William_S 10 Feb 2015 0:13 UTC
0 points
I think the difference is between writing an algorithm that detects the sound of a human saying “Friendly!” (which we can sort-of do today), and writing an algorithm that detects situations where some impartial human observer would tell you that the situation is “Friendly!” if asked about it. (I don’t propose that this is the criteria that should be used, but your algorithm needs at least that level of algorithmic sophistication for value learning). The situation you talk about will always happen with the first sort of algorithm. The second sort of algorithm could work, although lack of training data might lead to it functionally behaving in the same way as the first, or to making a similar class of mistakes.
- Houshalter 10 Feb 2015 15:02 UTC
  0 points
  Parent
  I don’t see a distinction between these things. Shouting “Friendly!” is just the mechanism being used to add to the training data.
  
  No matter what method you use to label the data, there is no way for the machine to distinguish it from ground truth.
  
  E.g. the machine might learn that it should convince you to press the reward button, but it might also learn to steal the button and press it itself.
  
  Both are perfectly valid generalizations to the problem of “predict what actions are the most likely to lead to a positive example in the training set.” But only one is what we really intend.
  - KatjaGrace 12 Feb 2015 17:53 UTC
    1 point
    Parent
    If the AI takes your saying ‘friendly’ to be a consequence of something being a positive example, then it doesn’t think changing your words manually will change whether it is a positive example.

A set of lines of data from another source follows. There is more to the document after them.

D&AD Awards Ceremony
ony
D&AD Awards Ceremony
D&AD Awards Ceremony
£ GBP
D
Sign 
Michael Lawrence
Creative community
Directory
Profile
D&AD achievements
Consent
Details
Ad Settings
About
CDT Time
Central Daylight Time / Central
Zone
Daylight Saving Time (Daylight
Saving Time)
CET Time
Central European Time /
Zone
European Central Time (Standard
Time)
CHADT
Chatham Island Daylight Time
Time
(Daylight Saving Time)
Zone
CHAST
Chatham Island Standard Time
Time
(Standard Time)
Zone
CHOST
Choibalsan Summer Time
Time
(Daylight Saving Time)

If it thinks your actions cause something to be a positive example, then it does think changing your actions will change whether it is a positive example.
    - Houshalter 16 Feb 2015 22:35 UTC
      0 points
      Parent
      Shouting “Friendly!” isn’t just correlated with positive examples, it literally causes them. Torturing the supervisor to make them say “Friendly!” is a perfectly valid generalization of the training set. Unless you include negative examples of that, and all the countless other ways it can go wrong.

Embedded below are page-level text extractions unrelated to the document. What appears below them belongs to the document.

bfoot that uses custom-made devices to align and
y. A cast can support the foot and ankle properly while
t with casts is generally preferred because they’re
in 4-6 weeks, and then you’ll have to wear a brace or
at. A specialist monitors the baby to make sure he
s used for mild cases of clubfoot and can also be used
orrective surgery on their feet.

      - KatjaGrace 20 Feb 2015 19:27 UTC
        0 points
        Parent
        It causes something to be a training example, but it doesn’t cause it to be an instance of the thing the AI is meant to identify. If the AI itself has this model (in which there is something else it cares about, which is often identified by shouting), then we should not get the problem you mention.
        
        In particular, the value learning scheme—where the AI has priors over what is valuable and its observations cause it to update these—should avoid the problem, if I understand correctly.

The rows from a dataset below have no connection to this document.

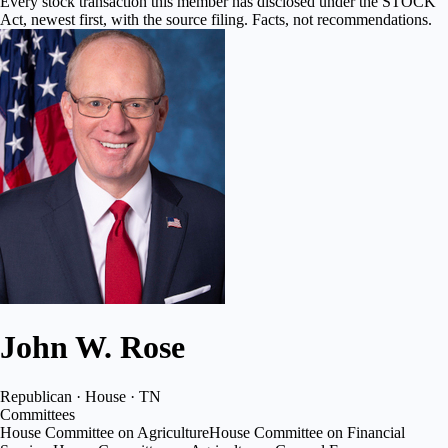
Every stock transaction this member has disclosed under the STOCK
Act, newest first, with the source filing. Facts, not recommendations.
John W. Rose
Republican · House · TN
Committees
House Committee on Agriculture
House Committee on Financial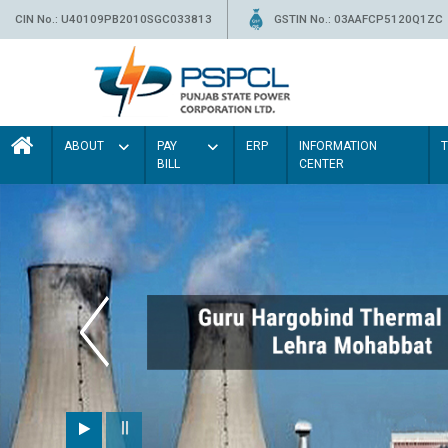
CIN No.: U40109PB2010SGC033813
GSTIN No.: 03AAFCP5120Q1ZC
ABOUT
PAY
ERP
INFORMATION
BILL
CENTER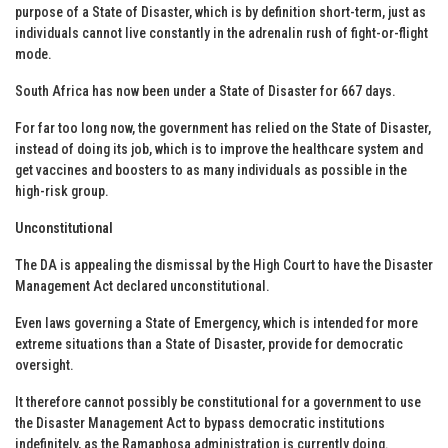
purpose of a State of Disaster, which is by definition short-term, just as
individuals cannot live constantly in the adrenalin rush of fight-or-flight
mode.
South Africa has now been under a State of Disaster for 667 days.
For far too long now, the government has relied on the State of Disaster,
instead of doing its job, which is to improve the healthcare system and
get vaccines and boosters to as many individuals as possible in the
high-risk group.
Unconstitutional
The DA is appealing the dismissal by the High Court to have the Disaster
Management Act declared unconstitutional.
Even laws governing a State of Emergency, which is intended for more
extreme situations than a State of Disaster, provide for democratic
oversight.
It therefore cannot possibly be constitutional for a government to use
the Disaster Management Act to bypass democratic institutions
indefinitely, as the Ramaphosa administration is currently doing.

        Houshalter 24 Feb 2015 18:40 UTC
        0 points
        Parent
        Imagine a simple reinforcement learner. I press a button and it gets a reward. If the reinforcement learner is smart, it will figure out that pressing the button causes the reward, and try to steal the button and press it (as opposed to indirectly pressing it by pleasing me.)
        
        This is the exact same situation. We’ve just removed the reward. Instead the AI tries to predict what actions would have given it rewards. However there is no difference between predicted rewards and actual rewards. They should converge to the same function, that’s the entire goal of the learning.
        
        So if the AI is as smart as the AI in the first scenario, it will know that stealing the reward button is what it should have done the first time around, and therefore what it will do the second time.
        
        Expecting the AI to magically learn human values and stop there is just absurdly anthropomorphically optimistic.